## Given records
#####

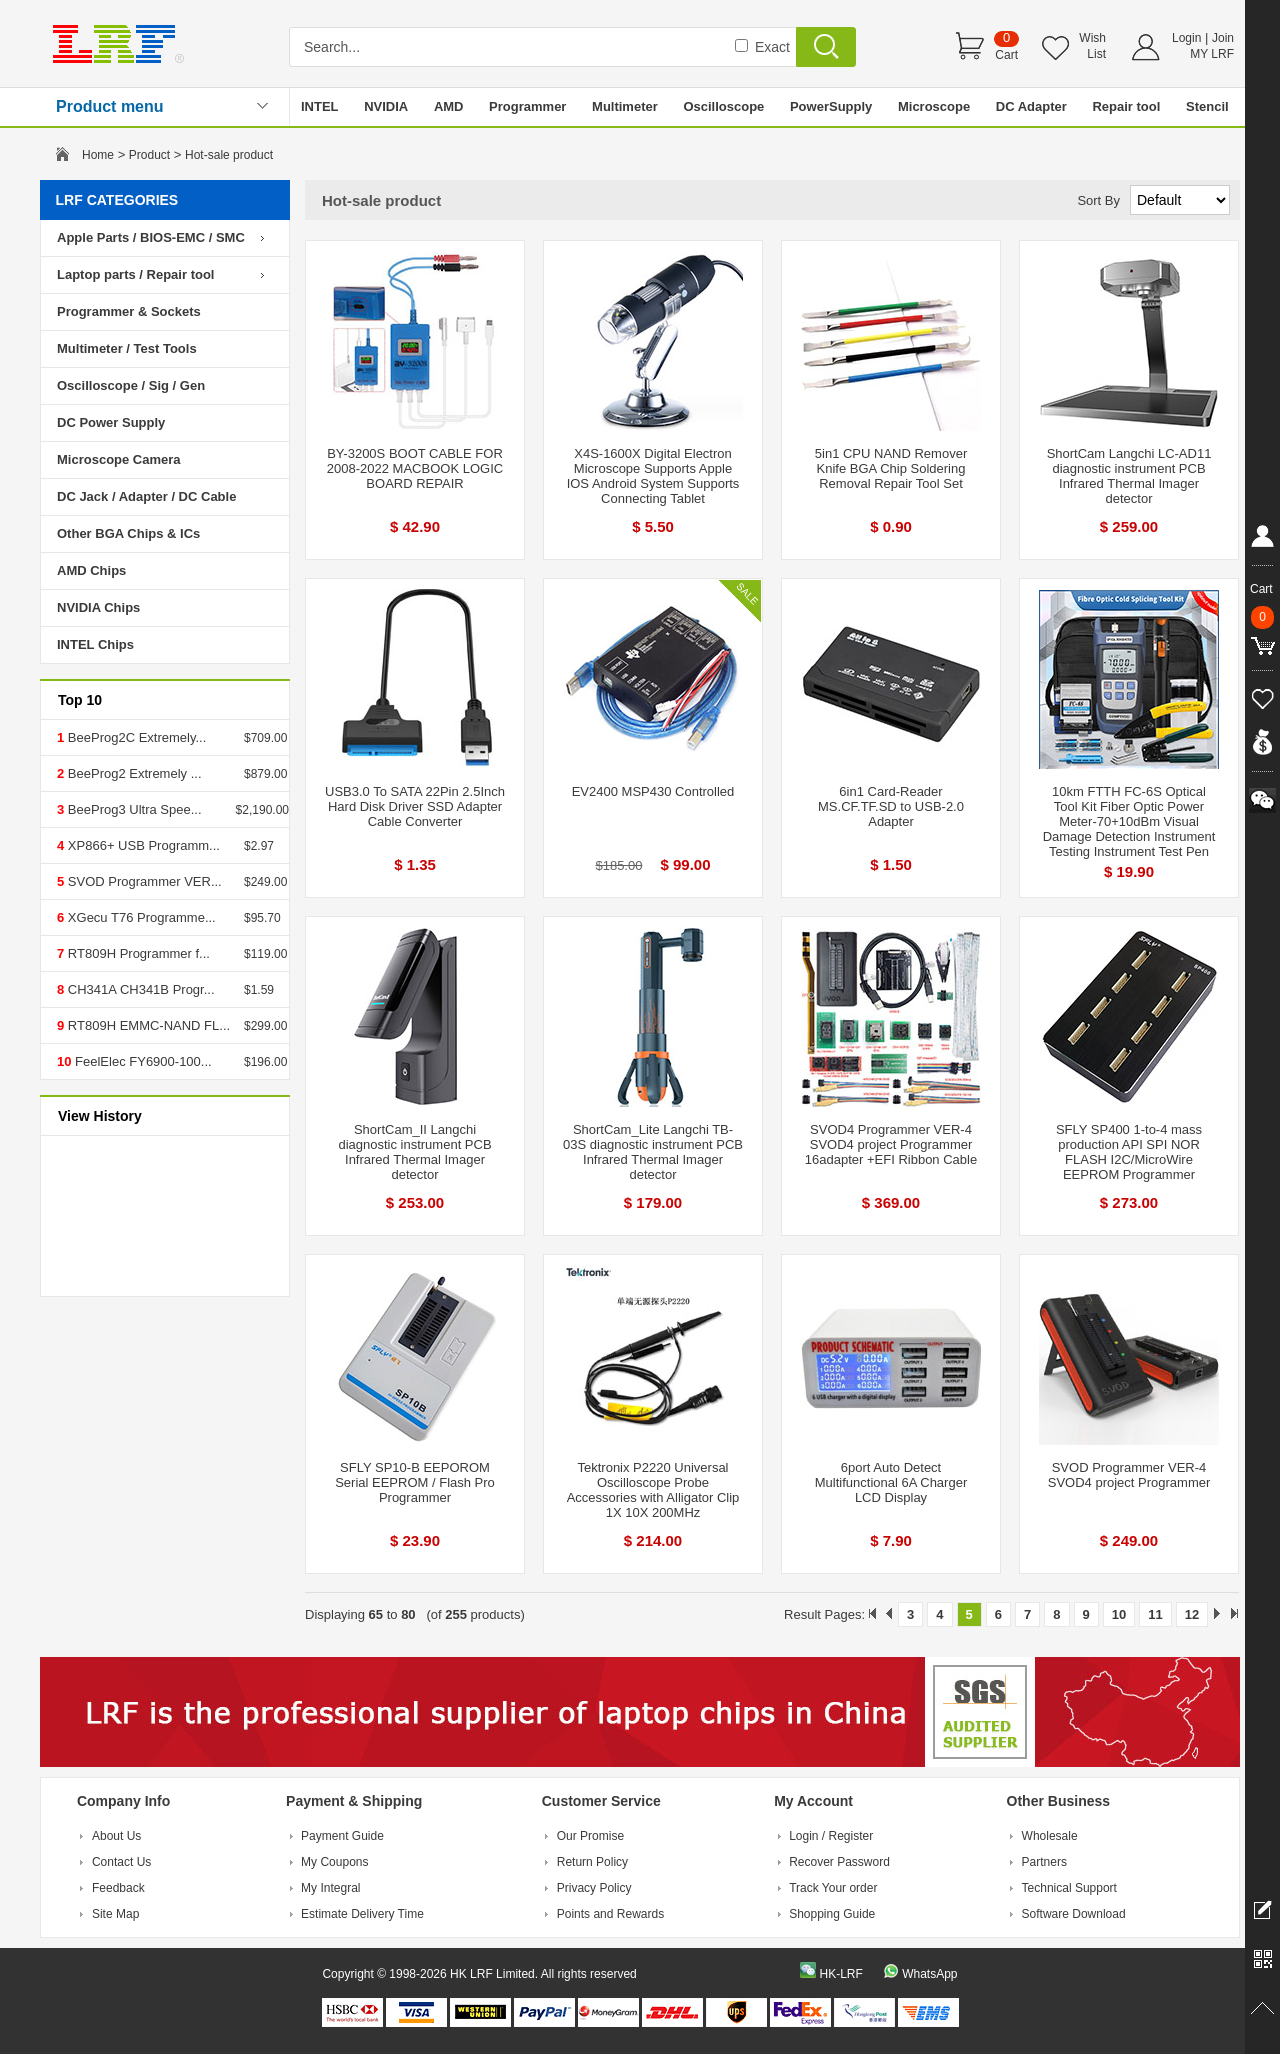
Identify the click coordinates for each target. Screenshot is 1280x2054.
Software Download (1074, 1914)
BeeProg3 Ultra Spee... (132, 809)
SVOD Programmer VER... (142, 881)
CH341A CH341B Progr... (139, 989)
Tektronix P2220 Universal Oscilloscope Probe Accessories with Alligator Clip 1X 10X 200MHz (653, 1490)
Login (1186, 38)
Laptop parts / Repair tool (135, 274)
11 (1155, 1614)
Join (1223, 38)
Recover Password (839, 1862)
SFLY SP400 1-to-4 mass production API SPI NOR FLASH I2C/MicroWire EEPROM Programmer (1129, 1152)
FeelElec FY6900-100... (141, 1061)
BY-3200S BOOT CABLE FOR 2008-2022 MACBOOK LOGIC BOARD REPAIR (415, 468)
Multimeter (625, 106)
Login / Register (831, 1836)
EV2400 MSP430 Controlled (653, 791)
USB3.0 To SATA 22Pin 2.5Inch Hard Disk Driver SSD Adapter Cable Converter (415, 806)
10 (1119, 1614)
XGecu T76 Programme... (140, 917)
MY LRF (1212, 54)
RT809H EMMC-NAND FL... (147, 1025)
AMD (449, 106)
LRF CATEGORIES (117, 200)
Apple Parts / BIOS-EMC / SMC (151, 237)
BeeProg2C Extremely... (135, 737)
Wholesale (1050, 1836)
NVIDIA (386, 106)
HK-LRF (840, 1974)
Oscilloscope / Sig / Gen (131, 385)
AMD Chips (91, 570)
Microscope (934, 106)
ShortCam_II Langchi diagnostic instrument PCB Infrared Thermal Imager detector (414, 1152)
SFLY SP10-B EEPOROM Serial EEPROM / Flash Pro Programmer (415, 1482)
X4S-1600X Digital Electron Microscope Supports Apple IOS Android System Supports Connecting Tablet (653, 476)
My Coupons (334, 1862)
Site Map (115, 1914)
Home (98, 155)
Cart (1006, 55)
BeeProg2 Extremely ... (132, 773)
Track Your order (833, 1888)
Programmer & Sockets (129, 311)
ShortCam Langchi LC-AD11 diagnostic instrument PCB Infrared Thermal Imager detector (1129, 476)
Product (149, 155)
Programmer (527, 106)
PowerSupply (831, 106)
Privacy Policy (594, 1888)
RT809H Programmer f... (137, 953)
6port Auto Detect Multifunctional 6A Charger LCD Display (891, 1482)
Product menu (110, 106)
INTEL (320, 106)
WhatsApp (929, 1974)
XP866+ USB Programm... (142, 845)
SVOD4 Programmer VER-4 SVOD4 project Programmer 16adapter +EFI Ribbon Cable (891, 1144)
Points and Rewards (610, 1914)
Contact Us (121, 1862)
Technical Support (1069, 1888)
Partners (1044, 1862)
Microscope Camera (119, 459)
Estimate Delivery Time (362, 1914)
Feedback (118, 1888)
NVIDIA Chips (98, 607)
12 (1192, 1614)
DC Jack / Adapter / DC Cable (146, 496)
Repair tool (1126, 106)
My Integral (330, 1888)
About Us (116, 1836)
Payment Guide (342, 1836)
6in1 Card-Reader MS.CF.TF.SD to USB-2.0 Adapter (891, 806)
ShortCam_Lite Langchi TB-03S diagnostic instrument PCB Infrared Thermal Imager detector (653, 1152)
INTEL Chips (95, 644)
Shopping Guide (832, 1914)
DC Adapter (1031, 106)
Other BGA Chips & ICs (128, 533)
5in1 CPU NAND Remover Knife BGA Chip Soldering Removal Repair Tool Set (891, 468)
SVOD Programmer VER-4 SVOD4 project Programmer (1129, 1475)
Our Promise (590, 1836)
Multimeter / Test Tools (127, 348)
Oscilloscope (723, 106)
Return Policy (592, 1862)
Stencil (1207, 106)
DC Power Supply (111, 422)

#####

## Goal of the exercise
Everything from the line that contains "DC Adapter (1031, 106)" through the end of the records must be duplicated exactly, and nothing outside that range.

## Exercise output
DC Adapter (1031, 106)
Other BGA Chips & ICs (128, 533)
5in1 CPU NAND Remover Knife BGA Chip Soldering Removal Repair Tool Set (891, 468)
SVOD Programmer VER-4 SVOD4 project Programmer (1129, 1475)
Our Promise (590, 1836)
Multimeter / Test Tools (127, 348)
Oscilloscope (723, 106)
Return Policy (592, 1862)
Stencil (1207, 106)
DC Power Supply (111, 422)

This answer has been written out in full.